SOURCE RECORDS:
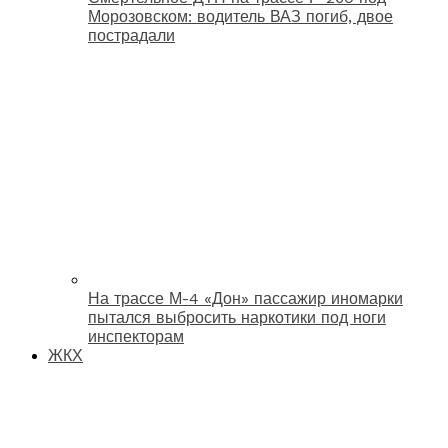
Морозовском: водитель ВАЗ погиб, двое
пострадали
На трассе М-4 «Дон» пассажир иномарки
пытался выбросить наркотики под ноги
инспекторам
ЖКХ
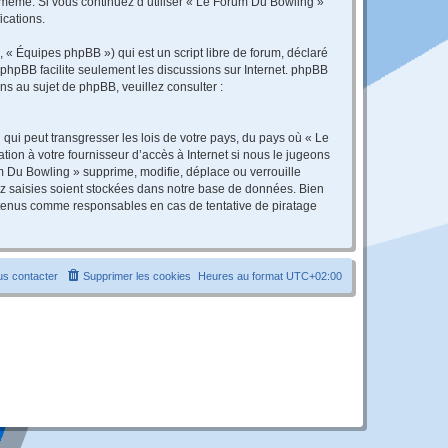
s-même. Si vous continuez d’utiliser « Le Forum Du Bowling »
ications.
 « Équipes phpBB ») qui est un script libre de forum, déclaré
l phpBB facilite seulement les discussions sur Internet. phpBB
 au sujet de phpBB, veuillez consulter :
qui peut transgresser les lois de votre pays, du pays où « Le
ion à votre fournisseur d’accès à Internet si nous le jugeons
 Du Bowling » supprime, modifie, déplace ou verrouille
ez saisies soient stockées dans notre base de données. Bien
e tenus comme responsables en cas de tentative de piratage
s contacter
Supprimer les cookies
Heures au format
UTC+02:00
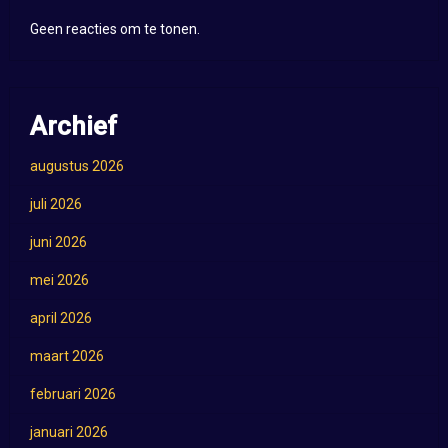
Geen reacties om te tonen.
Archief
augustus 2026
juli 2026
juni 2026
mei 2026
april 2026
maart 2026
februari 2026
januari 2026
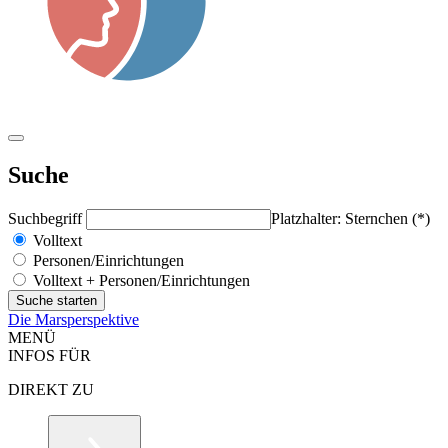
Suche
Suchbegriff
Platzhalter: Sternchen (*)
Volltext
Personen/Einrichtungen
Volltext + Personen/Einrichtungen
Die Marsperspektive
MENÜ
INFOS FÜR
DIREKT ZU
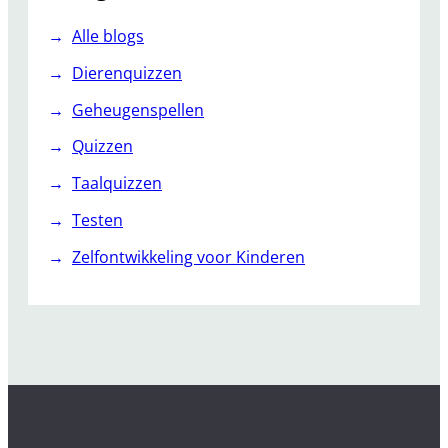
Alle blogs
Dierenquizzen
Geheugenspellen
Quizzen
Taalquizzen
Testen
Zelfontwikkeling voor Kinderen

WHAT THE TASK REQUIRES: Where an image appears in the data, skip it, and return the rest verbatim.

OUTPUT FOR THIS TASK:
Морозовском: водитель ВАЗ погиб, двое
пострадали
На трассе М-4 «Дон» пассажир иномарки
пытался выбросить наркотики под ноги
инспекторам
ЖКХ
s-même. Si vous continuez d’utiliser « Le Forum Du Bowling »
ications.
 « Équipes phpBB ») qui est un script libre de forum, déclaré
l phpBB facilite seulement les discussions sur Internet. phpBB
 au sujet de phpBB, veuillez consulter :
qui peut transgresser les lois de votre pays, du pays où « Le
ion à votre fournisseur d’accès à Internet si nous le jugeons
 Du Bowling » supprime, modifie, déplace ou verrouille
ez saisies soient stockées dans notre base de données. Bien
e tenus comme responsables en cas de tentative de piratage
s contacter
Supprimer les cookies
Heures au format
UTC+02:00
Geen reacties om te tonen.
Archief
augustus 2026
juli 2026
juni 2026
mei 2026
april 2026
maart 2026
februari 2026
januari 2026
Suche
Suchbegriff
Platzhalter: Sternchen (*)
Volltext
Personen/Einrichtungen
Volltext + Personen/Einrichtungen
Die Marsperspektive
MENÜ
INFOS FÜR
DIREKT ZU
Alle blogs
Dierenquizzen
Geheugenspellen
Quizzen
Taalquizzen
Testen
Zelfontwikkeling voor Kinderen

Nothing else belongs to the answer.